North Queensland Cowboys recruit Carlin Anderson revealed it took just one word from coach Paul Green to make him believe he could be an NRL player.
The 22-year-old fullback is coming off a stellar season with Townsville Blackhawks in the Intrust Super Cup after the Cowboys had announced he would link with the club from 2018 on a two-year deal.
He has started pre-season training with the belief he can make it in the big time, as opposed to wondering if he belongs.
"The thing that gave me a lot of confidence was when Greeny was asked in a press conference where he saw me as a player and he said 'fullback'," Anderson told NRL.com.
"I never knew if I'd be good enough to play fullback in the NRL.
"I thought he might have said wing, but coming from him that gave me a lot of belief coming into a full-time system."
You need to go back to 2016 to understand how one word, innocuous as it may seem, could have such an impact.
After helping guide the Ipswich Jets to the 2015 Intrust Super Cup title he signed with the Broncos, but it was a year plagued with misfortune.
"I went to the Nines with the Broncos and ended up in hospital the first day after something went wrong with my stomach," he said.
"Then five or six games into the season with Ipswich I broke my jaw.

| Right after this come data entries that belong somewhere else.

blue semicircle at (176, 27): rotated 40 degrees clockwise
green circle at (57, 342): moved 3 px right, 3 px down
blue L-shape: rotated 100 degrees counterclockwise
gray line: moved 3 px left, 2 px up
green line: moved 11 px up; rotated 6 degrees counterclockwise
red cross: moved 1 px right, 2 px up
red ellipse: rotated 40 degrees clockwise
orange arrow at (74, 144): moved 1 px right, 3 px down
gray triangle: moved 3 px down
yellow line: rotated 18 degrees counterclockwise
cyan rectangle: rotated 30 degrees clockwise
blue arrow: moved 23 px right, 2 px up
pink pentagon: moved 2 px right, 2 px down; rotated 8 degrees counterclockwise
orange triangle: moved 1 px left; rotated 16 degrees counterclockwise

My very first game back against PNG, I broke the jaw again.
"Wayne [Bennett] couldn't really pick me that year because he didn't really see much of me, but it sucked having to leave.

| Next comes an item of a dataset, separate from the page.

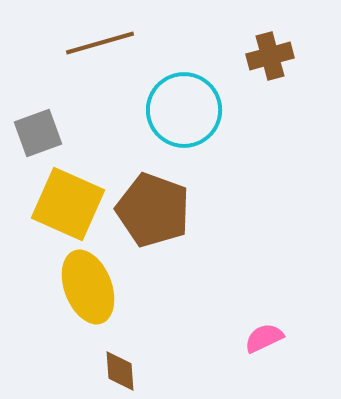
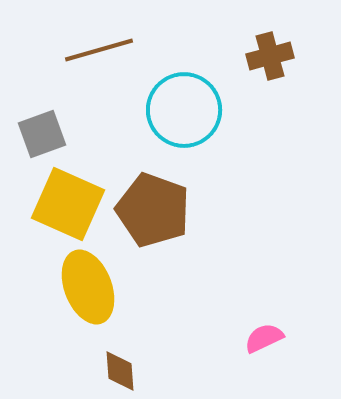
brown line: moved 1 px left, 7 px down
gray square: moved 4 px right, 1 px down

"I didn't know what I wanted to do but I spoke to my manager [Clinton Schifcofske] and [Blackhawks coach] Kristian Woolf, and it felt like the right move was to come up here, give it a crack and see if I could get back into a full-time system. It paid off."

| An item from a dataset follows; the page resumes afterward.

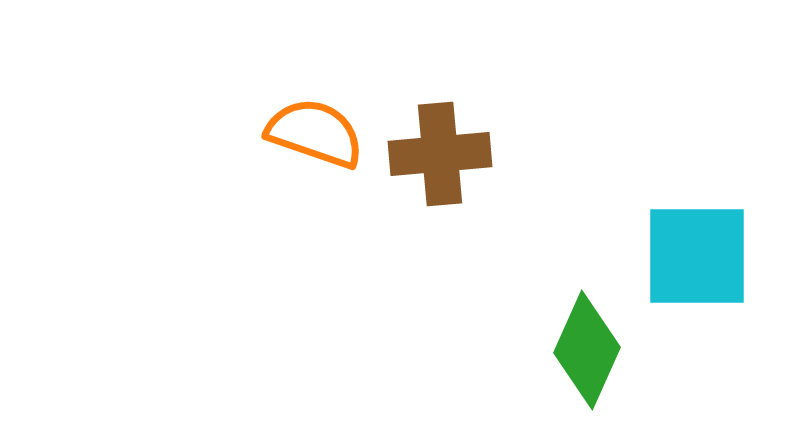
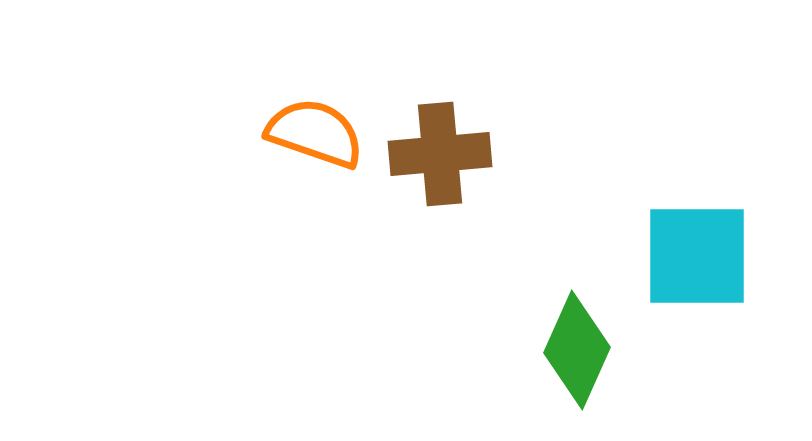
green diamond: moved 10 px left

With Kalyn Ponga moving to the Knights, there was a vacancy for another fullback to serve as a back-up to Lachlan Coote in Townsville.
"Cootey is the No.1 fullback and an awesome player, but if an opportunity comes up next year I will take it with both hands," he said.
"To play NRL for however long I have got left in the game is my driving focus.
"What I am enjoying is the way everything is so professional at the Cowboys, and how easy it is to talk to the coaches and get some feedback."
Anderson, a state representative cricketer as a schoolboy at Ipswich Grammar School, was regarded as a future star of that game before league became his focus.
"I really liked Twenty20 and I would have loved to have had a go at it, but when I left high school I sort of fell out of love with cricket after playing it my whole life," he said.
"I knew I had an opportunity there, but I went to the Ipswich Jets and my footy just took off and I haven't really looked back.
"I went there as an 18-year-old kid and [Jets coaches] Ben and Shane Walker believed in me and taught me a lot."
Anderson broke his arm in the latter stages of the season for the Blackhawks but said his recovery from the injury at pre-season training was well on track.
"It is not back to 100 per cent and still fatigues here and here, but I have been doing weights and it is going pretty good," he said.